This study examined a mountainous area with two hydrochemically distinct CO₂-rich springs to understand the origin, flow, and leakage of CO₂, which may provide implications for precise monitoring of CO₂ leakage in geological carbon storage (GCS) sites. The carbon isotopic compositions of dissolved inorganic carbon (DIC) in CO₂-rich water (δ¹³C_DIC) and those of soil CO₂ (δ¹³C_CO2) indicated a deep-seated CO₂ supply to the near-surface environment in the study area. The hydrochemical difference (e.g. pH, total dissolved solids) for the two CO₂-rich springs separated by 7 m, despite similar δ¹³C_DIC and partial pressure of CO₂, was considered as the result of different evolution of shallow groundwater affected by deep-seated CO₂ preferentially rising along fracture zones.

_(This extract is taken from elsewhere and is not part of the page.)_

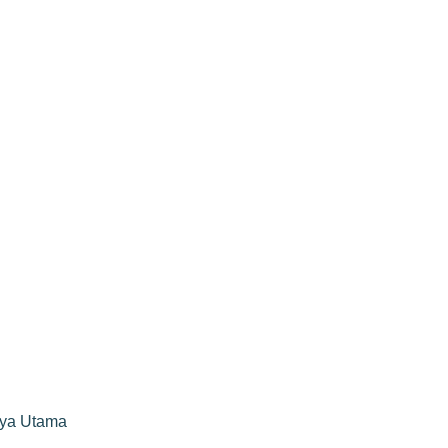
rya Utama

Electrical resistivity tomography also suggested flow through fracture zones beneath the CO₂-rich springs, showing low resistivity compared to other surveyed zones. However, soil CO₂ efflux was low compared to that in other natural CO₂ emission sites, and in particular it was noticeably low near the CO₂-rich springs, whereas δ¹³C_CO2 was high close the CO₂-rich springs. The dissolution of CO₂ in the near-surface water body seemed to decrease the deep-seated CO₂ leakage through the soil layer, while δ¹³C_CO2 imprinted the source. End-member mixing analysis was performed to assess the contribution of deep-seated CO₂ to the low soil CO₂ efflux by assuming that atmospheric CO₂ and soil CO₂ (by respiration) as well as deep-seated CO₂ contribute to the soil CO₂ efflux. For each end-member, characteristic δ¹³C_CO2 and CO₂ concentrations were defined, and then their apportionment to soil CO₂ efflux was estimated. The resultant proportion of deep-seated CO₂ was up to 8.8%. Unlike the spatial distribution of high soil CO₂ efflux, high proportions exceeding 3% were found around the CO₂-rich springs along the east-west valley. The study results indicate that soil CO₂ efflux measurement should be combined with carbon isotopic analysis in GCS sites for CO₂ leakage detection because CO₂ dissolution in the underground water body may blur leakage detection on the surface. The implication of this study is the need to quantitatively assess the contribution of deep-seated CO₂ using the soil CO₂ concentration, soil CO₂ efflux, and δ¹³C_CO2 at each measurement site.

本研究山区具有两个不同hydrochemically CO ₂富弹簧了解原点，流，和CO的泄漏₂，这可以提供对CO的精确监控的影响₂在地质碳存储（GCS）位点泄漏。在CO溶解的无机碳（DIC）的碳同位素组成₂富水（δ ¹³ C ^ _DIC）和那些土壤CO的₂（δ ¹³ C ^ _CO2）表示的深层次的CO ₂供应到近表面在环境学习区。两种CO ₂的水化学差异（例如pH，总溶解固体）富弹簧分离由7米，尽管类似δ ¹³ Ç _DIC和CO的分压₂，被认为是浅层地下水受到根深蒂固CO的不同进化的结果₂沿断裂带优先上升。电阻层析成像也表明流过富含CO _2的弹簧下方的断裂带，与其他调查区域相比，电阻率低。然而，土壤CO ₂流出物低相比于其他天然CO ₂发射点，并且特别是显着地低附近的CO ₂富弹簧，而δ ¹³ Ç _CO2高位关闭富含CO _2的弹簧。CO的溶解₂在近地表水体似乎降低根深蒂固CO ₂通过土壤层的泄漏，而δ ¹³ Ç _CO2印迹源。通过假设大气中的CO ₂和土壤CO ₂（通过呼吸作用）以及深层的CO ₂对土壤的贡献，进行了末端成员混合分析，以评估深层的CO ₂对土壤低CO ₂排放的贡献。 CO ₂外排。对于每个端构件，特性δ ¹³ Ç _CO2和CO ₂确定浓度，然后估算它们对土壤CO ₂外流的分配。产生的深层CO ₂比例高达8.8％。与高土壤CO ₂外排的空间分布不同，在东西谷地周围富含CO _2的泉水周围发现了超过3％的高比例。研究结果表明，应在GCS站点中将土壤CO ₂外流测量与碳同位素分析结合起来进行CO ₂泄漏检测，因为地下水体中的CO ₂溶解可能会使表面的泄漏检测变得模糊。该研究的意义在于需要定量评估深层二氧化碳的贡献。₂使用土壤CO ₂浓度，CO土壤₂流出，和δ ¹³ Ç _CO2在每个测量部位。